Specialty lettuce is the crinkly kind, usually with a red tinge around the edges. Some people add it to their salad to provide color. Since many people consider Boston lettuce as part of the specialty family, Chuck felt more comfortable deciding to grow another type of “specialty lettuce,” rather than yet another unknown vegetable.

Pak Choi, sometimes known as Bok Choy, is also called Chinese mustard cabbage. It can be sautéed for five minutes and with the addition of stir-fried tofu, it can make a complete meal.

It is a popular vegetable in the ethnic Chinese communities in many cities around the world, including the urban center in our vicinity. I’ve researched the market thoroughly and have already lined up buyers for 600 heads of pak choi per day.

Our planned greenhouses will be slightly larger than our present one to enable us to produce 50% more of our cash crops. We’ve done the math, and our daily sales will make the construction of the new facilities cost-effective.

But you can firmly bet that the anchors securing the framework—the bow, rib-brace, purlin, and cross-brace—of our planned greenhouses will be sunk extra deep into their solid concrete foundations.

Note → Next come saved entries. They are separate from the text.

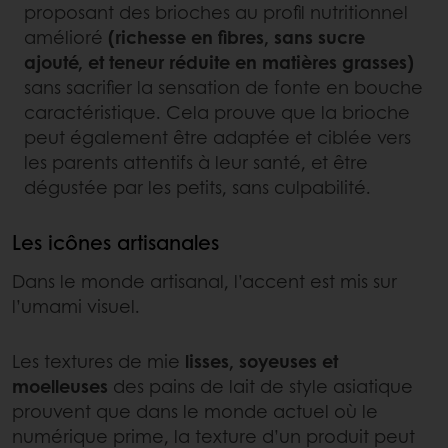
proposant des brioches au profil nutritionnel
amélioré
(richesse en fibres, sans sucre
ajouté, et teneur réduite en matières grasses)
sans sacrifier la sensation de fonte en bouche
caractéristique. Cela prouve que la brioche
peut également être adaptée et ciblée vers
les parents attentifs à leur santé, et être
dégustée par les petits, sans culpabilité.
Les icônes artisanales
Dans le monde artisanal, l’accent est mis sur
l’umami visuel.
Les textures de mie
lisses, soyeuses et
moelleuses
des pains de lait de style asiatique
prouvent que dans le monde actuel où le
numérique prime, la texture d’un produit peut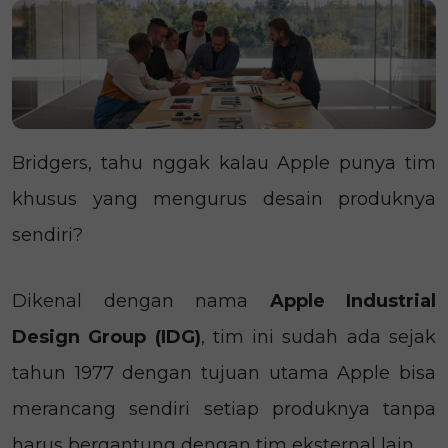
Bridgers, tahu nggak kalau Apple punya tim
khusus yang mengurus desain produknya
sendiri?
Dikenal dengan nama
Apple Industrial
Design Group (IDG)
, tim ini
sudah ada sejak
tahun 1977 dengan tujuan utama Apple bisa
merancang sendiri setiap produknya tanpa
harus bergantung dengan tim eksternal lain.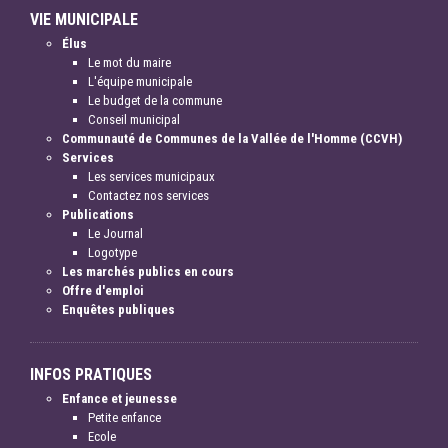
VIE MUNICIPALE
Élus
Le mot du maire
L'équipe municipale
Le budget de la commune
Conseil municipal
Communauté de Communes de la Vallée de l'Homme (CCVH)
Services
Les services municipaux
Contactez nos services
Publications
Le Journal
Logotype
Les marchés publics en cours
Offre d'emploi
Enquêtes publiques
INFOS PRATIQUES
Enfance et jeunesse
Petite enfance
Ecole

We inspected the entire structure the day after the storm and found that some of the locking pieces had come loose, while a few scrapes and tears needed patching. The framework withstood the onslaught quite well, only some nuts and bolts had to be tightened afterwards.

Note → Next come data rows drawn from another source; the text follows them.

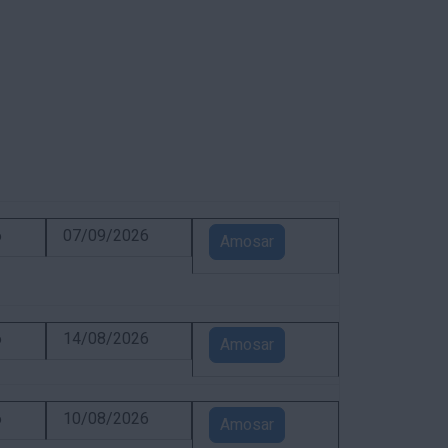
6
07/09/2026
Amosar
6
14/08/2026
Amosar
6
10/08/2026
Amosar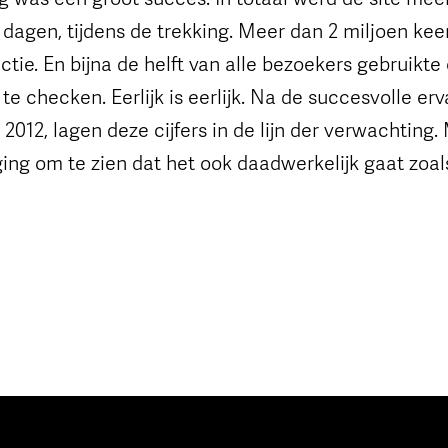
 dagen, tijdens de trekking. Meer dan 2 miljoen ke
ctie. En bijna de helft van alle bezoekers gebruikte
 te checken. Eerlijk is eerlijk. Na de succesvolle e
 2012, lagen deze cijfers in de lijn der verwachting.
ging om te zien dat het ook daadwerkelijk gaat zoals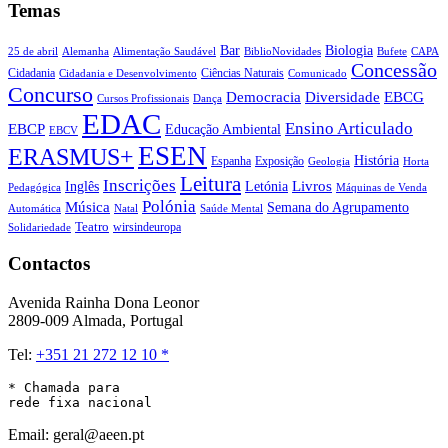
Temas
Biologia
Bar
25 de abril
Alemanha
Alimentação Saudável
CAPA
BiblioNovidades
Bufete
Concessão
Cidadania
Ciências Naturais
Cidadania e Desenvolvimento
Comunicado
Concurso
Democracia
Diversidade
EBCG
Cursos Profissionais
Dança
EDAC
Ensino Articulado
EBCP
Educação Ambiental
EBCV
ESEN
ERASMUS+
História
Espanha
Exposição
Geologia
Horta
Leitura
Inscrições
Livros
Inglês
Letónia
Pedagógica
Máquinas de Venda
Polónia
Música
Semana do Agrupamento
Natal
Automática
Saúde Mental
Teatro
wirsindeuropa
Solidariedade
Contactos
Avenida Rainha Dona Leonor
2809-009 Almada, Portugal
Tel:
+351 21 272 12 10 *
* Chamada para 

rede fixa nacional
Email: geral@aeen.pt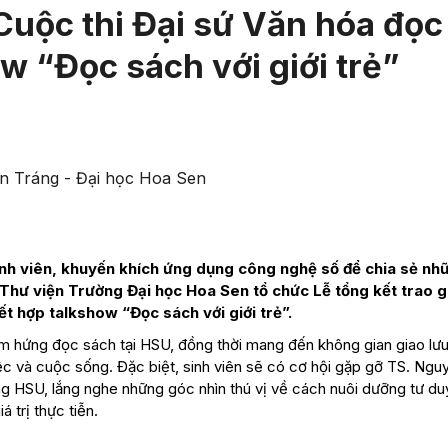
 Cuộc thi Đại sứ Văn hóa đọc
 “Đọc sách với giới trẻ”
ăn Tráng - Đại học Hoa Sen
nh viên, khuyến khích ứng dụng công nghệ số để chia sẻ nh
– Thư viện Trường Đại học Hoa Sen tổ chức Lễ tổng kết trao g
 hợp talkshow “Đọc sách với giới trẻ”.
 cảm hứng đọc sách tại HSU, đồng thời mang đến không gian giao lưu
iệc và cuộc sống. Đặc biệt, sinh viên sẽ có cơ hội gặp gỡ TS. Ngu
 HSU, lắng nghe những góc nhìn thú vị về cách nuôi dưỡng tư duy
 trị thực tiễn.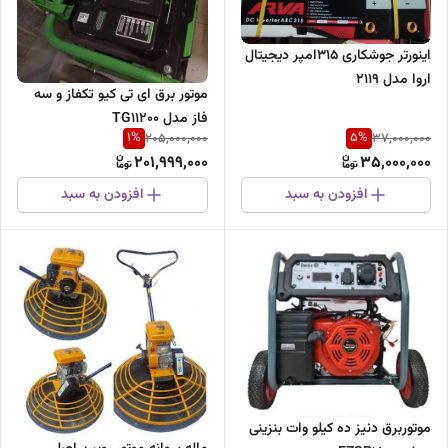
اینورتر جوشکاری 315امپر دیجیتال
اروا مدل 2119
موتور برق ای تی کیو تکفاز و سه
فاز مدل TG11200
1
%
5
%
205,000,000
37,000,000
201,999,000
35,000,000
افزودن به سبد
افزودن به سبد
موتوربرق دنیز ده کیلو وات بنزینی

Also, every time the power is shut off the computer-controlled timers and logarithm calibrations have to be reset. It’s like having to reprogram your DVD player and VCR after every power outage.

Brand new pH and ppm and EC readings had to be taken to make sure that the continuous operation of our Boston lettuce production line was not impeded. I’m glad to report that with the help of the irreplaceable Advanced Nutrients products that we use, our daily output of 400 heads of lettuce was not interrupted—neither did the quality of our produce suffer.

A lucky start to the New Year, indeed.